Palmar hyperhidrosis

Palmar hyperhidrosis

Also known as sweaty hands

What is palmar hyperhidrosis?

Palmar hyperhidrosis, or excessive hand sweating, is a common condition affecting 1-3% of the population. It usually starts in childhood or adolescence. Sweaty hands can significantly affect a person socially and emotionally.

What causes palmar hyperhidrosis?

Many factors can contribute to the condition, including genetic influences as well as physical and emotional stress. A family history is present in up to 30% of cases.

What does palmar hyperhidrosis look like?

Palmar hyperhidrosis affects both hands equally and can range from mild clammy hands to severe sweating. It stops when sleep.

What other problems can occur with palmar hyperhidrosis?

Most cases are not associated with an underlying illness.

Sweaty hands can be associated with increased sweating in other parts of the body including underarms (axillary hyperhidrosis), face and scalp (craniofacial hyperhidrosis) and feet (plantar hyperhidrosis).

The condition can be very distressing due to its impact on quality of life.

How is palmer hyperhidrosis diagnosed?

The diagnosis is usually made based on a history of excessive sweating. No investigations are needed.

Further investigations are considered when larger areas of the body are affected or if hyperhidrosis occurs during sleep.

How is it palmer hyperhidrosis treated?

Treatment will depend on how severe the sweating is and which previous treatments have been successful.

  • Topical treatments

Some mild to moderate cases can respond to topical treatments such as aluminium chloride hexahydrate (Driclor).

Driclor should always be applied to skin that is as dry as possible in order to maximise the benefit and minimise potential side effects. Ideally, it should be applied just after a shower prior to bedtime. Dry the area off with a hairdryer on the cool setting then apply Driclor. Wash your hands first thing in the morning with plain water (no soap).
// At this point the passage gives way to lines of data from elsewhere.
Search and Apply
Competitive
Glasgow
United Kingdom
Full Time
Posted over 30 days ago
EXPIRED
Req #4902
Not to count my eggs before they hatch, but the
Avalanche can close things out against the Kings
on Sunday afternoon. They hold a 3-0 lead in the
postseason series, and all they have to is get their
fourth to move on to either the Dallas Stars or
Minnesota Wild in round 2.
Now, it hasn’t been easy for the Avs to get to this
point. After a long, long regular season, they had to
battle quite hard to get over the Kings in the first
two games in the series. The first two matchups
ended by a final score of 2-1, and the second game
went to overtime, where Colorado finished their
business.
If irritation develops, applying a corticosteroid cream intermittently can be useful (this needs to used be under the guidance of a health professional).

Anticholinergic creams such as glycopyrolate (0.5-3%) can also be effective. A compounding pharmacist can make up these creams. Side effects are uncommon. How often the cream is applied will depend on the individual.

  • Iontophoresis

Iontophoresis may be considered for cases which do not respond to topical treatments. Treatments are individualised. The affected area is immersed in tap water, salty water or glycopyrrolate solution. Then a gentle electric current is passed across the skin surface for 10 to 20 minutes.
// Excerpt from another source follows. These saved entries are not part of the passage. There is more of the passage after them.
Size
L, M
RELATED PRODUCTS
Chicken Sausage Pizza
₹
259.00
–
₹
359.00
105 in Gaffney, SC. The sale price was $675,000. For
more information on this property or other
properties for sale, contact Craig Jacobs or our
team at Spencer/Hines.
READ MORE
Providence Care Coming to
Glycopyrrolate iontophoresis has the highest success rate – up to 80% of affected people respond well to this treatment. The time between treatments will vary. Treatments will need to be repeated every 2 to14 days.

  • Botulinum toxin type A (botox) injections

Botox injections can treat sweaty hands safely and effectively. However, the treatment is not subsidised under Medicare-PBS and the cost limits its wider use.

Most treatment is performed under a nerve block. Approximately 100 units of botox will be needed in each hand. The treatment is usually effective for 3 to 5 months. Side effects include temporary muscle weakness.

  • Oral medications

Anticholinergic tablets (such as oxybutynin and propantheline bromide) can be useful in treating palmar hyperhidrosis. However, side effects such as constipation, dry mouth and drowsiness are common.

Other medications reported to be useful include oral glycopyrrolate (not available in Australia), propranolol, clonazepam and gabapentin.

Medications can be a viable short-term option for several days to weeks and give people a “break” from their sweating.

  • Surgery

Endoscopic thoracic sympathectomy (ETS) is a surgical treatment option for various forms of hyperhidrosis. It is conducted by a vascular or neurosurgeon under general anaesthesia. It has a very high success rate for treating palmar hyperhidrosis but carries a significant risk of compensatory or “rebound” sweating. Compensatory sweating occurs in areas such as the back or lower limbs weeks to months after ETS surgery. Compensatory hyperhidrosis can be difficult to treat and usually persists for life.

An in-depth discussion with your vascular surgeon or neurologist is needed prior to considering ETS surgery.

What is the likely outcome of palmar hyperhidrosis?

Palmar hyperhidrosis will often need ongoing and persistent treatment. However, some people may notice the amount of sweating decreases as they get older.